Голос делается идеальным означающим для идеи настоящего – момента между прошлым и будущим. Более того, через акт речи настоящий момент и переживается как момент присутствия, как момент бытия. "Теперь" – вечный день рождения времени. Голос выражает бытийную имманентность истины как вечного настоящего: "Есть сила благодатная в созвучьи слов живых". Лирическая формула Маяковского "Во весь голос" выражает эту благодатную силу и идею живого созвучия – голоса не может быть немного, только весь и сразу. Благодаря ему поэт подвешивает и освежёвывает любые предметные представления, мысля о мысли и ни о чем другом. Это некая беспредметная и бессубъектная мысль, эпифания формы. И она – основание трансцендентального среза мира, с позиций которого говоримое есть возможность того мира, о котором говорится. Поэт делит на прозрачные голоса неделимый и непрозрачный гул бытия.

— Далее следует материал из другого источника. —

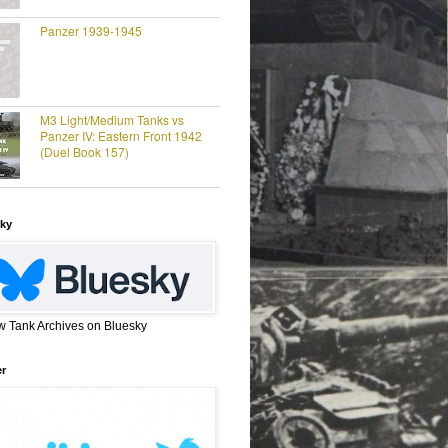
Panzer 1939-1945
M3 Light/Medium Tanks vs
Panzer IV: Eastern Front 1942
(Duel Book 157)
ky
w Tank Archives on Bluesky
er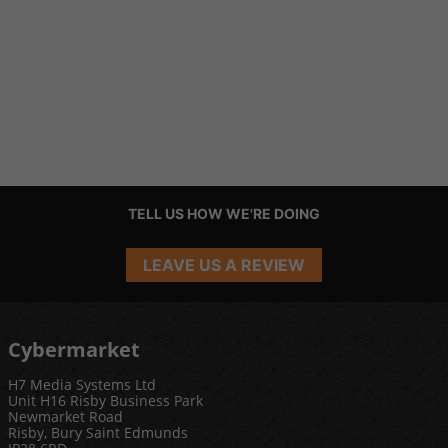
TELL US HOW WE'RE DOING
LEAVE US A REVIEW
Cybermarket
H7 Media Systems Ltd
Unit H16 Risby Business Park
Newmarket Road
Risby, Bury Saint Edmunds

Мы попадаем в область каких-то радикальных феноменологических экспериментов, когда предданная структурированность мира редуцируется, снимается, заново и особо устанавливаясь в поэтическом языке. "Я, – писал Белый, – понял: работой над мыслью снимаем мы кожу понятий, привычек, обычаев, смыслов, затверженных слов…". Классический эксперимент с именем – лермонтовский "Штосс":
"Хорошо… я с вами буду играть – я принимаю вызов – я не боюсь – только с условием: я должен знать, с кем играю! как ваша фамилия?
Старичок улыбнулся.
– Я иначе не играю, – промолвил Лугин, – меж тем дрожащая рука его вытаскивала из колоды очередную карту.
– Что-с? – проговорил неизвестный, насмешливо улыбаясь.

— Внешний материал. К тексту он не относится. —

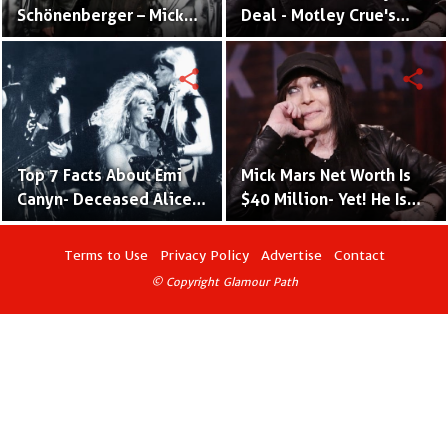
Schönenberger – Mick
Deal - Motley Crue's
Mars’ Wife Since 2013
Lead Mick Mars & Sharon
Deal's Daughter
share
share
Top 7 Facts About Emi
Mick Mars Net Worth Is
Canyn- Deceased Alice N
$40 Million- Yet! He Is
Thunderland Back
The Poorest Of All
Vocalist & Ex Wife Of
Motley Crue
Terms to Use
Privacy Policy
Advertise
Contact
Motley Crue Guitarist
© Copyright Glamour Path
Mick Mars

– Штос? – кто? – У Лугина руки опустились…".
У главного героя лермонтовской прозы ощущение, что он сходит с ума. Кто-то с утра до вечера торопливо и навязчиво твердит ему адрес: Столярный переулок, у Кокушкина моста, дом титулярного советника Штосса, квартира номер 27. Не в силах отвязаться от несносного голоса, мсье Лугин отправляется по указанному адресу, чтобы разом разрешить все сомнения. Однако даже всезнающий дворник не может сказать ему, кто такой Штосс, и его ли это дом. Лугин предчувствует недоброе, но любопытство, над которым таинственность предмета берет необычайную власть, ведет его в нужную квартиру. Он снимает пустующий 27 номер. На стене последней комнаты – поясной портрет человека лет сорока в бухарском халате, с правильными чертами, большими серыми глазами и золотой табакеркой в руке. Ночью является старичок, с которым Лугин принимается играть в карты. Мы так и не узнаем из недописанного текста и незаконченной игры, которую Лугин дьявольски проигрывает, будучи не в силах остановиться, – кто был этот ночной гость и чем закончилось дело. Явился хозяин дома – титулярный советник Штосс? Ожил портрет? Или, может быть, это наиреальнейший романтический призрак? Или плод воображения безумного героя?